The study was conducted by Dr Esther Kang at the Faculty of Management, Economics and Social Sciences, University of Cologne, Germany and published in the Journal of Experimental Psychology: Applied. 

‘Ubiquitous internet access has provided easy access to information and has influenced users’ attention and knowledge management,’ she says in her paper. 

‘Having information at one’s “fingertips” through electronic devices such as computers and smartphones often leads to reduced attention and diminished recall.

‘When externally stored information is easily accessible and retrievable, individuals are not inclined to deeply process the details since they can easily look up the information whenever needed. 

‘Individuals have an inherent tendency to minimize their cognitive demand and avoid cognitive effort – “cognitive miserliness”.’

Dr Kang conducted a total of three studies – dubbed ‘learning’, ‘forgetting’ and ‘subscribing’. 

The first experiment tested the ability of US undergraduate students to recall the details of an online credit card offer.

The higher the ease of finding information was perceived, the lower the recall of the details of the credit card offer, Dr Kang found. 

Pictured is the screen images presented to undergraduate participants in experiment 1, which involved recalling the details of a credit card offer

Cognitive miser is a psychological term relating to the brain’s performance. 

Individuals described as cognitive misers have an ‘inherent tendency to minimise their cognitive demand and avoid cognitive effort.

In other words, they minimise the amount of information they have to hold in their head and avoid how much effort it takes to remember details. 
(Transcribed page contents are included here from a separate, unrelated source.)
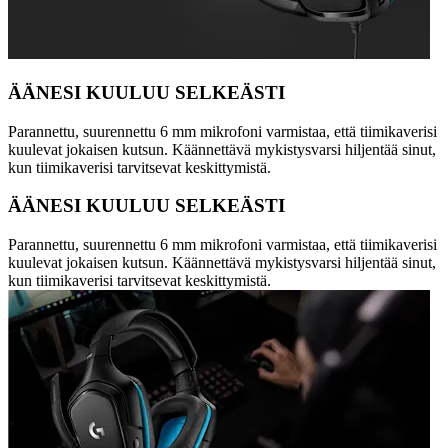
ÄÄNESI KUULUU SELKEÄSTI
Parannettu, suurennettu 6 mm mikrofoni varmistaa, että tiimikaverisi
kuulevat jokaisen kutsun. Käännettävä mykistysvarsi hiljentää sinut,
kun tiimikaverisi tarvitsevat keskittymistä.
ÄÄNESI KUULUU SELKEÄSTI
Parannettu, suurennettu 6 mm mikrofoni varmistaa, että tiimikaverisi
kuulevat jokaisen kutsun. Käännettävä mykistysvarsi hiljentää sinut,
kun tiimikaverisi tarvitsevat keskittymistä.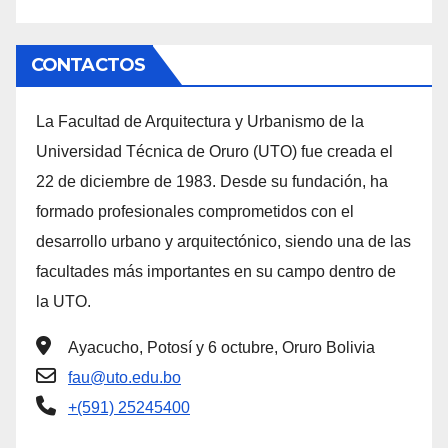
CONTACTOS
La Facultad de Arquitectura y Urbanismo de la
Universidad Técnica de Oruro (UTO) fue creada el
22 de diciembre de 1983. Desde su fundación, ha
formado profesionales comprometidos con el
desarrollo urbano y arquitectónico, siendo una de las
facultades más importantes en su campo dentro de
la UTO.
Ayacucho, Potosí y 6 octubre, Oruro Bolivia
fau@uto.edu.bo
+(591) 25245400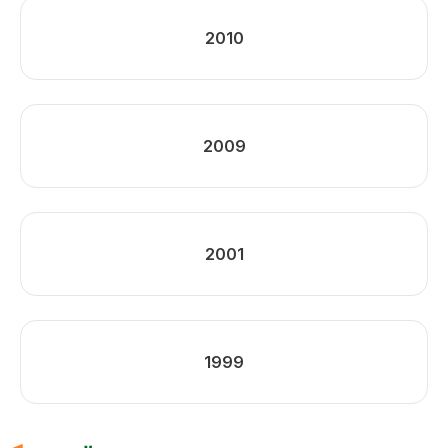
2010
2009
2001
1999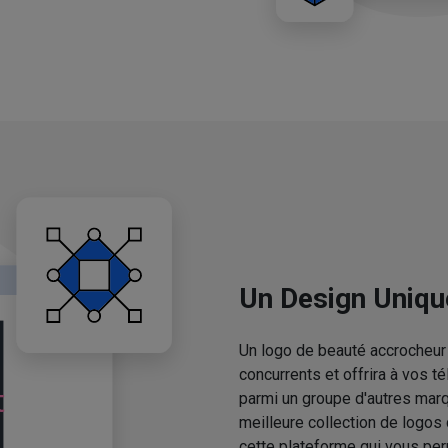
Un Design Uniqu
Un logo de beauté accrocheur 
concurrents et offrira à vos 
parmi un groupe d'autres mar
meilleure collection de logos
cette plateforme qui vous pe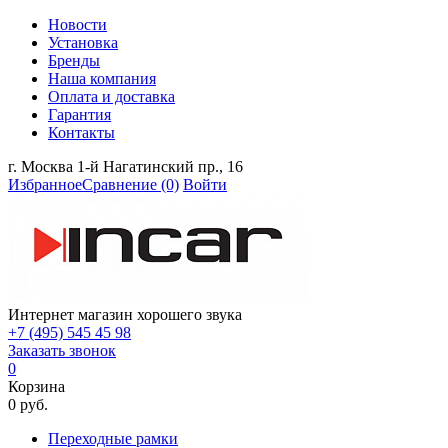
Новости
Установка
Бренды
Наша компания
Оплата и доставка
Гарантия
Контакты
г. Москва 1-й Нагатинский пр., 16
Избранное
Сравнение
(0)
Войти
Интернет магазин хорошего звука
+7 (495) 545 45 98
Заказать звонок
0
Корзина
0 руб.
Переходные рамки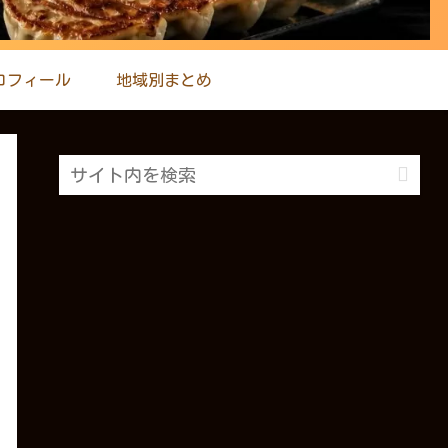
ロフィール
地域別まとめ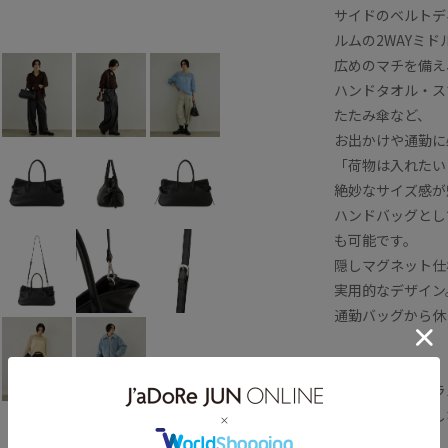
サイドのベルトデ
ルムの2WAYミ
広めのマチを備え
ハンドタオル・ス
たたみ傘など、
お出かけや通勤に
「荷物は入れたい
絶妙なサイズ感が
ハンドバッグとし
も可能です。
隠しマグネット仕
実用的なデザイン
通勤バッグから休
■素材
表地にはナチュラ
本革ならではのし
仕上げました。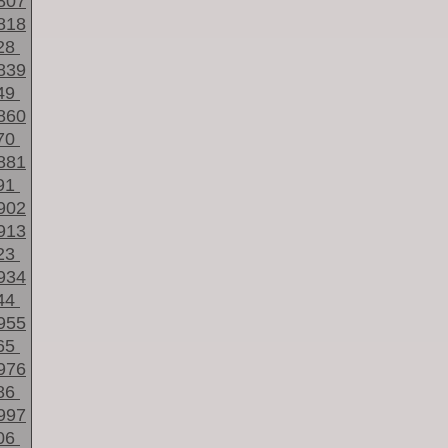
807
818
28
839
49
860
70
881
91
902
913
23
934
44
955
65
976
86
997
06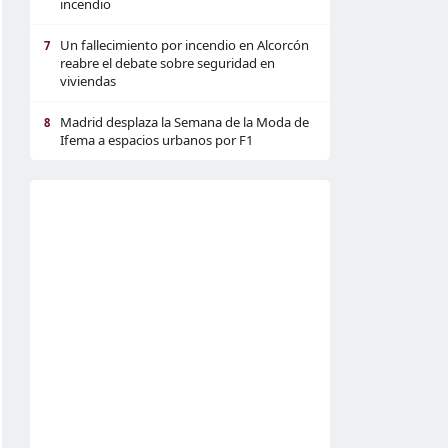
incendio
Un fallecimiento por incendio en Alcorcón
7
reabre el debate sobre seguridad en
viviendas
Madrid desplaza la Semana de la Moda de
8
Ifema a espacios urbanos por F1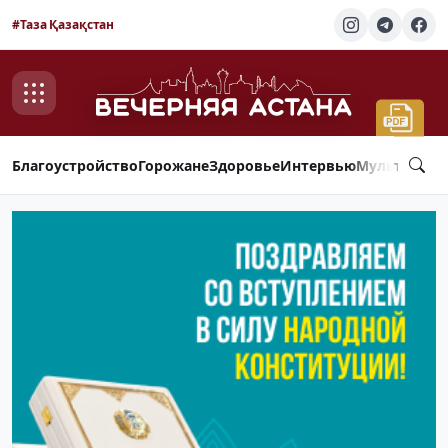
#Таза Қазақстан
Благоустройство
Горожане
Здоровье
Интервью
Мультимед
In experiment 2, participants forgot information in an advert once they knew it was available in an online search. 

And in experiment 3, Dr Kang found that individuals were more likely to subscribe to an online blog if it was easy to access.

The studies found differences between people with higher or lower ‘working memory capacity’ – the ability to retain information while performing mental tasks. 
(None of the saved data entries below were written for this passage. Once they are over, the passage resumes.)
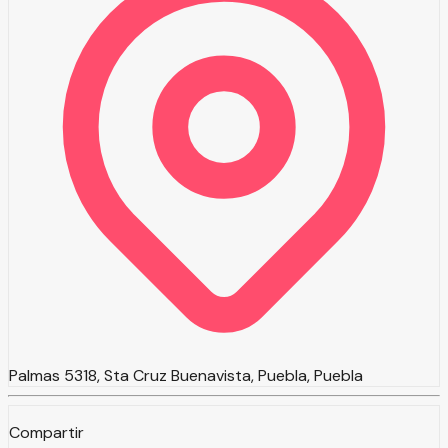
Palmas 5318, Sta Cruz Buenavista, Puebla, Puebla
Compartir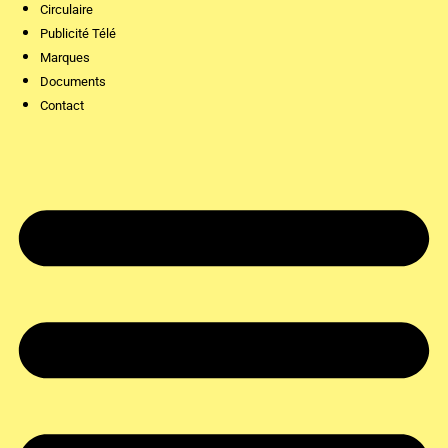
Circulaire
Publicité Télé
Marques
Documents
Contact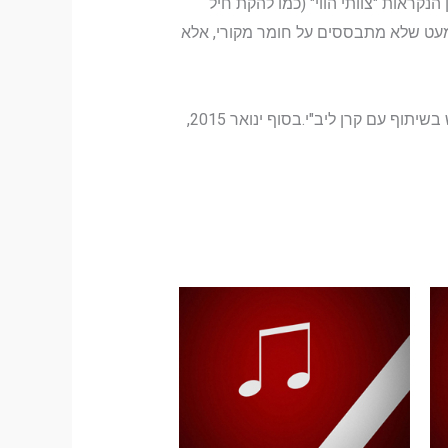
נקראות "צוותי הווי" (כמו להקת חיל
מעט שלא מתבססים על חומר מקורי, אלא
באפריל 2014, כחלק ממאמץ להחזיר את יוקרתן של הלהקות הצבאיות הושק אוטובוס הלהקות הצבאיות, שנרכש בשיתוף עם קרן ליב"י.בסוף ינואר 2015,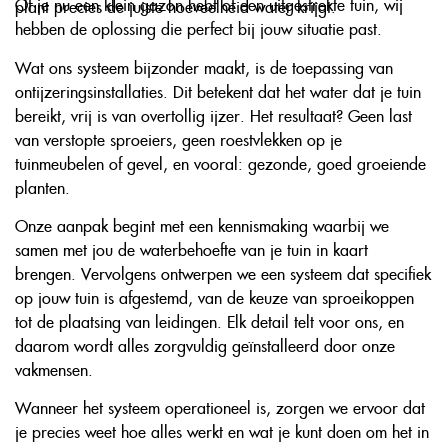
Of je nu een klein gazon hebt of een uitgestrekte tuin, wij
plant precies de juiste hoeveelheid water krijgt.
hebben de oplossing die perfect bij jouw situatie past.
Wat ons systeem bijzonder maakt, is de toepassing van
ontijzeringsinstallaties. Dit betekent dat het water dat je tuin
bereikt, vrij is van overtollig ijzer. Het resultaat? Geen last
van verstopte sproeiers, geen roestvlekken op je
tuinmeubelen of gevel, en vooral: gezonde, goed groeiende
planten.
Onze aanpak begint met een kennismaking waarbij we
samen met jou de waterbehoefte van je tuin in kaart
brengen. Vervolgens ontwerpen we een systeem dat specifiek
op jouw tuin is afgestemd, van de keuze van sproeikoppen
tot de plaatsing van leidingen. Elk detail telt voor ons, en
daarom wordt alles zorgvuldig geïnstalleerd door onze
vakmensen.
Wanneer het systeem operationeel is, zorgen we ervoor dat
je precies weet hoe alles werkt en wat je kunt doen om het in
Interestingly, those with higher working memory capacity showed less meticulous learning of detailed information available online.

It may be that the more information you can store, the less detailed each bit of information is.  
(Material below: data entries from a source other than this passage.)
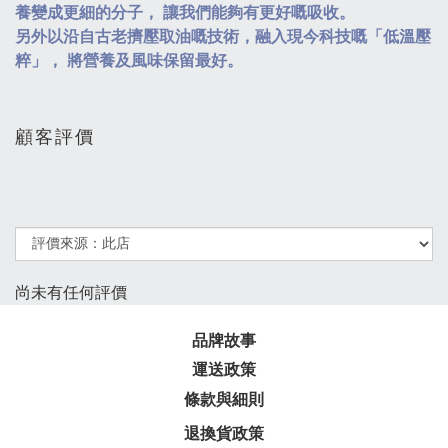
養變成更細的分子， 讓我們能夠有更好嘅吸收。
另外以沿自古老擠壓取油嘅技術，融入現今科技嘅「低溫壓
粹」， 將營養及風味保留最好。
顧客評價
尚未有任何評價
品牌故事
運送政策
條款與細則
退換貨政策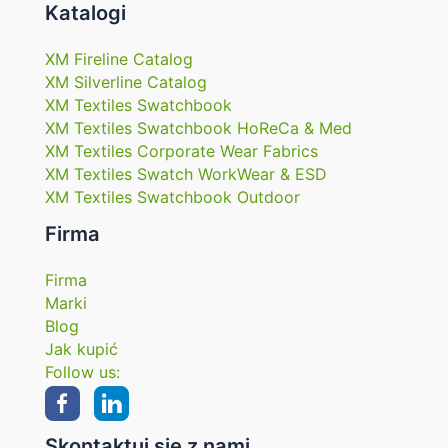
Katalogi
XM Fireline Catalog
XM Silverline Catalog
XM Textiles Swatchbook
XM Textiles Swatchbook HoReCa & Med
XM Textiles Corporate Wear Fabrics
XM Textiles Swatch WorkWear & ESD
XM Textiles Swatchbook Outdoor
Firma
Firma
Marki
Blog
Jak kupić
Follow us:
Skontaktuj się z nami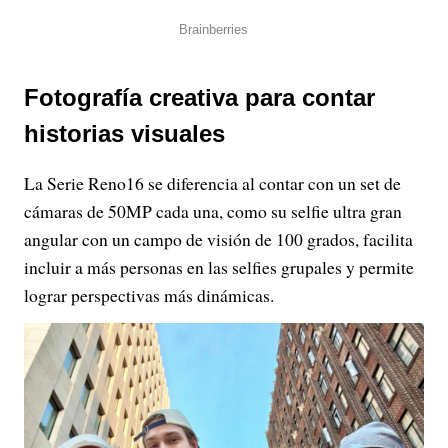
Fotografía creativa para contar
historias visuales
La Serie Reno16 se diferencia al contar con un set de
cámaras de 50MP cada una, como su selfie ultra gran
angular con un campo de visión de 100 grados, facilita
incluir a más personas en las selfies grupales y permite
lograr perspectivas más dinámicas.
‘This strategic management of knowledge allows individuals to save attentional resources for other day-to-day activities,’ Dr Kang said.

Overall, the study shows what effect storing information on devices has on the cognitive performance of the human brain. 

This goes back to the dawn of civilization, where the recording of information on anywhere other than the human brain proved controversial.   

In his 1992 book ‘Technopoly’, US author Neil Postman (pictured) argued against the reliance on technology in human society 

In ancient Egyptian myth, inventor Theuth presents the concept of writing to the Egyptian king, Thamus, to allow information to become distributed and widely known. 

However, Thamus was unimpressed with the concept of writing and argued against it for the good of human intelligence.  

According to Neil Postman’s 1992 book ‘Technopoly’, Thamus said those who acquire writing ‘will cease to exercise their memory and become forgetful’. 

‘They will rely on writing to bring things to their remembrance by external signs instead of by their own internal resources.’    


Instead of our memories decaying with time, forgetting is actually an active form of learning that helps our brain to access more important information, according to a 2022 study.

Researchers at Trinity College Dublin and the University of Toronto said that ‘lost’ memories are not really gone, just made inaccessible.

Memories are stored permanently in sets of neurons, they claim, and our brains decide which ones we keep access to and which irrelevant ones are locked away.

These choices are based on environmental feedback, theoretically allowing us flexibility in the face of change and better decision-making as a result.